The League met on the 2nd of July, and resolved that an Act of Parliament having been passed providing for the abolition of the corn laws in February, 1849, it was expedient to suspend active operations, and to take steps for closing its affairs with as little delay as possible. " If Sir Robert Peel," said Mr. Cobden, at that meeting, "has lost office, he has gained a country. For my part, I would rather descend into private life with that last measure of his which led to his discomfiture in my hand, than mount to the highest pinnacle of human power."

The subscribers to the League Fund were called upon only for an instalment of the 250,000 which they had determined to raise. Out of that fund they voted to Mr. James Wilson, their chairman, a sum of 10,000. Subsequently a collection was set on foot, which terminated in the presentation to Mr. Cobden of a sum of 80,000, in acknowledgment of his great personal sacrifices, and also to set him free for the political service of his country.

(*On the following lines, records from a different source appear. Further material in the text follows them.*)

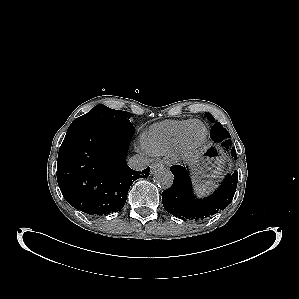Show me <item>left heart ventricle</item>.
<instances>
[{"instance_id": "left-heart-ventricle-1", "label": "left heart ventricle", "mask_w": 299, "mask_h": 299, "mask_svg": "<svg viewBox=\"0 0 299 299\" xmlns=\"http://www.w3.org/2000/svg\"><path fill=\"white\" fill-rule=\"evenodd\" d=\"M202 135H203L202 126L200 124H193L187 133V138H186L187 145L190 147L196 145L201 140Z\"/></svg>"}]
</instances>
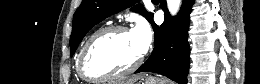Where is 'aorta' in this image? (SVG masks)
Listing matches in <instances>:
<instances>
[{
  "mask_svg": "<svg viewBox=\"0 0 260 84\" xmlns=\"http://www.w3.org/2000/svg\"><path fill=\"white\" fill-rule=\"evenodd\" d=\"M181 0H167V7L171 15H176L179 11Z\"/></svg>",
  "mask_w": 260,
  "mask_h": 84,
  "instance_id": "1",
  "label": "aorta"
}]
</instances>
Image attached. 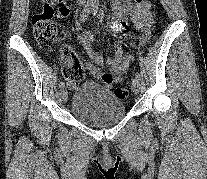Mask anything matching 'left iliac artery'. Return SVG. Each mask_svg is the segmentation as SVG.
<instances>
[{
  "label": "left iliac artery",
  "mask_w": 207,
  "mask_h": 179,
  "mask_svg": "<svg viewBox=\"0 0 207 179\" xmlns=\"http://www.w3.org/2000/svg\"><path fill=\"white\" fill-rule=\"evenodd\" d=\"M97 12H98V5H94L92 8V14L96 16ZM135 78L138 80L141 79L140 74L138 72L135 73Z\"/></svg>",
  "instance_id": "44dca946"
}]
</instances>
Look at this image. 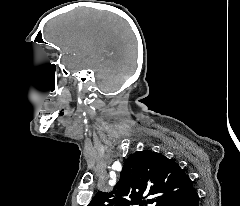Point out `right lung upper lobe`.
Listing matches in <instances>:
<instances>
[{"label":"right lung upper lobe","instance_id":"1","mask_svg":"<svg viewBox=\"0 0 240 206\" xmlns=\"http://www.w3.org/2000/svg\"><path fill=\"white\" fill-rule=\"evenodd\" d=\"M192 187L190 178L172 159L150 150L137 151L125 161L114 189L99 191L88 206H166ZM147 197L151 198L145 201Z\"/></svg>","mask_w":240,"mask_h":206}]
</instances>
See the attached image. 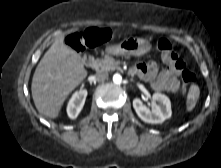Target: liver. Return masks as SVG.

No greater proof of how far even a reformed Parliament was from duly representing the people could be afforded than the contrast between the general conviction that had prevailed, from the first announcement of these measures, of the Minister's approaching downfall, with his wide-spread popularity as shown in that latest mirror of public opinion - the daily and weekly press. In the course of our narrative we shall have to show the important effects of these measures upon the welfare of the country, continued and completed as they have been by the ablest of those statesmen who served with Sir Robert Peel, and acknowledged him as their guide and example.